SQLMemo uses a robust method to convert function arguments into a dictionary format before hashing. This is done using the internal _args_to_dict() method, which handles various argument types:

Named positional and keyword arguments are added to the dictionary under their names.
If present, *args are stored under the key "args" (resp the name from the function signature) as a tuple.
**kwargs are added to the dictionary directly with their original keys.
Default argument values in the function signature are applied if apply_default_args=True (default).
The order of parameters is ignored, only the argument names matter.

This approach ensures that equivalent calls with different argument orderings or explicit/implicit default values are treated the same way. The resulting dictionary is then hashed to create a unique identifier for the function call. At the same time, it still allows for flexibility in how the function is called. Consider the following equivalent examples:

@SQLMemo()
def func(a, b=42, *args, z=7, **kwargs): ...
my_func(1, 2, 3, 4, x=5, y=6)  # Results in hashed args dictionary {'a': 1, 'b': 2, 'args': (3, 4), 'x': 5, 'y': 6, 'z': 7}

@SQLMemo()
def func(*args, a=1, b=2, x=5, y=6, **kwargs): ...
my_func(3, 4, z=7)  # Results in hashed args dictionary {'a': 1, 'b': 2, 'args': (3, 4), 'x': 5, 'y': 6, 'z': 7}

@SQLMemo()
def func(x, y, z, *args, a=1, b=None): ...
my_func(5, 6, 7, 3, 4, b=2)  # Results in hashed args dictionary {'a': 1, 'b': 2, 'x': 3, 'y': 4, 'z': 7}

# For contrast, without applying default arguments:
@SQLMemo(apply_default_args=False)
def func(*args, a=1, b=2, x=5, y=6, **kwargs): ...
my_func(3, 4, z=7)  # Results in hashed args dictionary {'args': (3, 4), 'z': 7}

Note that apply_default_args=True is the more defensive setting, as unlike just hashing the explicitely arguments, it is sensitive to changing argument defaults or adding new arguments. It still does allow for some changes without invalidating the cache records: e.g. changing the default value of an argument that has always been passed explicitely; pulling an always-provided **kwargs argument from **kwargs to a named (or even positional) argument; reordering named arguments, etc.

Database

If not database URL is provided to the constructor, it can be set later using SQLMemo.set_engine(...). This is useful to e.g. configure the database engine based on dynamic configuration.

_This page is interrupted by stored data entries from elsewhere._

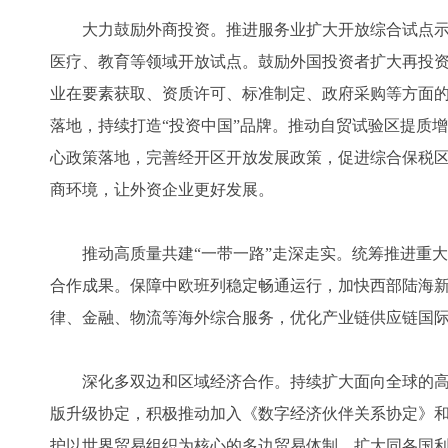
大力鼓励外商投资。推进服务业扩大开放综合试点示
医疗、教育等领域开放试点。鼓励外国投资者扩大再投
业在要素获取、资质许可、标准制定、政府采购等方面
落地，持续打造“投资中国”品牌。推动自贸试验区提质
心政策落地，完善经开区开放发展政策，促进综合保税
商环境，让外资企业更好发展。
推动高质量共建“一带一路”走深走实。统筹推进重大标
合作成果。保障中欧班列稳定畅通运行，加快西部陆海
律、金融、物流等海外综合服务，优化产业链供应链国
深化多双边和区域经济合作。持续扩大面向全球的高标
版升级协定，积极推动加入《数字经济伙伴关系协定》
护以世界贸易组织为核心的多边贸易体制，扩大同各国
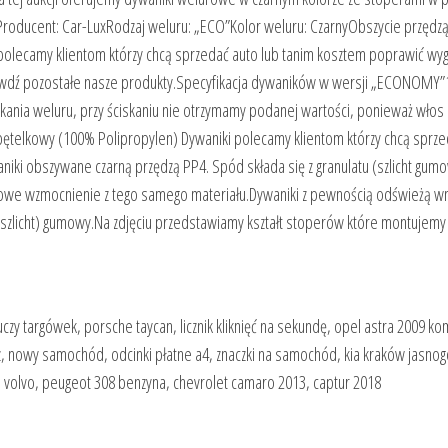
ył)Producent: Car-LuxRodzaj weluru: „ECO”Kolor weluru: CzarnyObszycie przędz
polecamy klientom którzy chcą sprzedać auto lub tanim kosztem poprawić wy
prawdź pozostałe nasze produkty.Specyfikacja dywaników w wersji „ECONOMY”
kania weluru, przy ściskaniu nie otrzymamy podanej wartości, ponieważ włos
pętelkowy (100% Polipropylen) Dywaniki polecamy klientom którzy chcą sprze
iki obszywane czarną przędzą PP4. Spód składa się z granulatu (szlicht gumo
e wzmocnienie z tego samego materiału.Dywaniki z pewnością odświeżą wn
zlicht) gumowy.Na zdjęciu przedstawiamy kształt stoperów które montujemy
luczy targówek, porsche taycan, licznik kliknięć na sekundę, opel astra 2009 ko
rz, nowy samochód, odcinki płatne a4, znaczki na samochód, kia kraków jasnog
l volvo, peugeot 308 benzyna, chevrolet camaro 2013, captur 2018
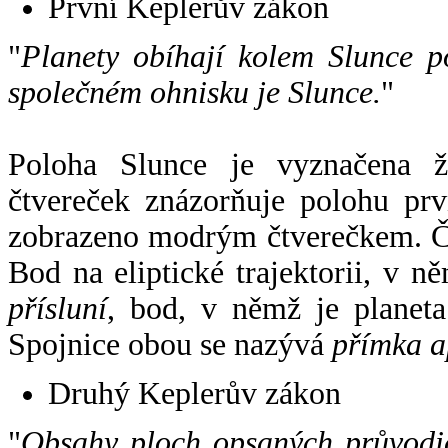
První Keplerův zákon
"
Planety obíhají kolem Slunce p
společném ohnisku je Slunce.
"
Poloha Slunce je vyznačena 
čtvereček znázorňuje polohu pr
zobrazeno modrým čtverečkem. Če
Bod na eliptické trajektorii, v n
přísluní
, bod, v němž je planet
Spojnice obou se nazývá
přímka a
Druhý Keplerův zákon
"
Obsahy ploch opsaných průvodič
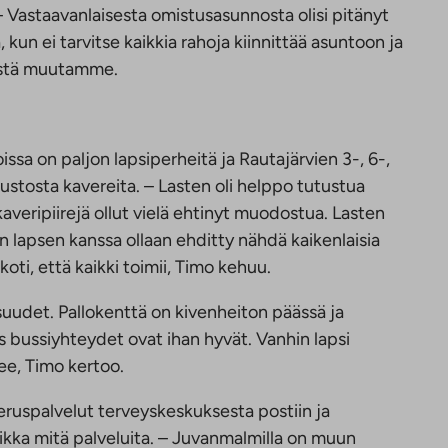
– Vastaavanlaisesta omistusasunnosta olisi pitänyt
kun ei tarvitse kaikkia rahoja kiinnittää asuntoon ja
tästä muutamme.
ssa on paljon lapsiperheitä ja Rautajärvien 3-, 6-,
rustosta kavereita. – Lasten oli helppo tutustua
 kaveripiirejä ollut vielä ehtinyt muodostua. Lasten
än lapsen kanssa ollaan ehditty nähdä kaikenlaisia
oti, että kaikki toimii, Timo kehuu.
suudet. Pallokenttä on kivenheiton päässä ja
s bussiyhteydet ovat ihan hyvät. Vanhin lapsi
see, Timo kertoo.
eruspalvelut terveyskeskuksesta postiin ja
aikka mitä palveluita. – Juvanmalmilla on muun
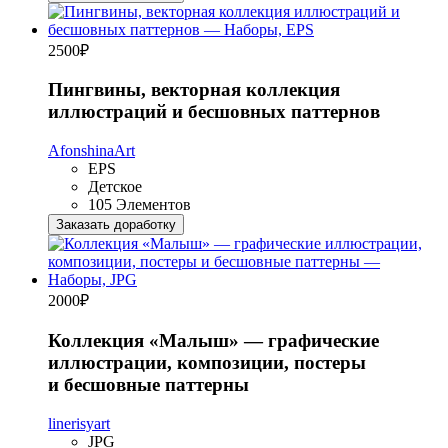
2500
₽
Пингвины, векторная коллекция
иллюстраций и бесшовных паттернов
AfonshinaArt
EPS
Детское
105 Элементов
Заказать доработку
2000
₽
Коллекция «Малыш» — графические
иллюстрации, композиции, постеры
и бесшовные паттерны
linerisyart
JPG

The connection to the database and any database structures are created lazily on the first call to the wrapper. If you want to trigger the creation of the database structures (e.g. tables) before the first call, you can use SQLMemo.get_db_stats().

Other

The instance is fully thread-safe after construction, all user-facing functions use a mutex internally to ensure thread-safety. The wrapper can be called from multiple threads at once, and the called function may call itself recursively.

The instance provides two sets of statistics:

stats: statistics of this instance of SQLMemo, including the number of hits, misses, and errors.
get_db_stats(): statistics of the records in the database associated with this function.

You can access the SQLMemo instance as the _sqlmemo attribute of the wrapped function. Example:

@SQLMemo()
def my_func(...):
    ...
my_func._sqlmemo.stats  # InstanceStats(hits=0, misses=0, errors=0)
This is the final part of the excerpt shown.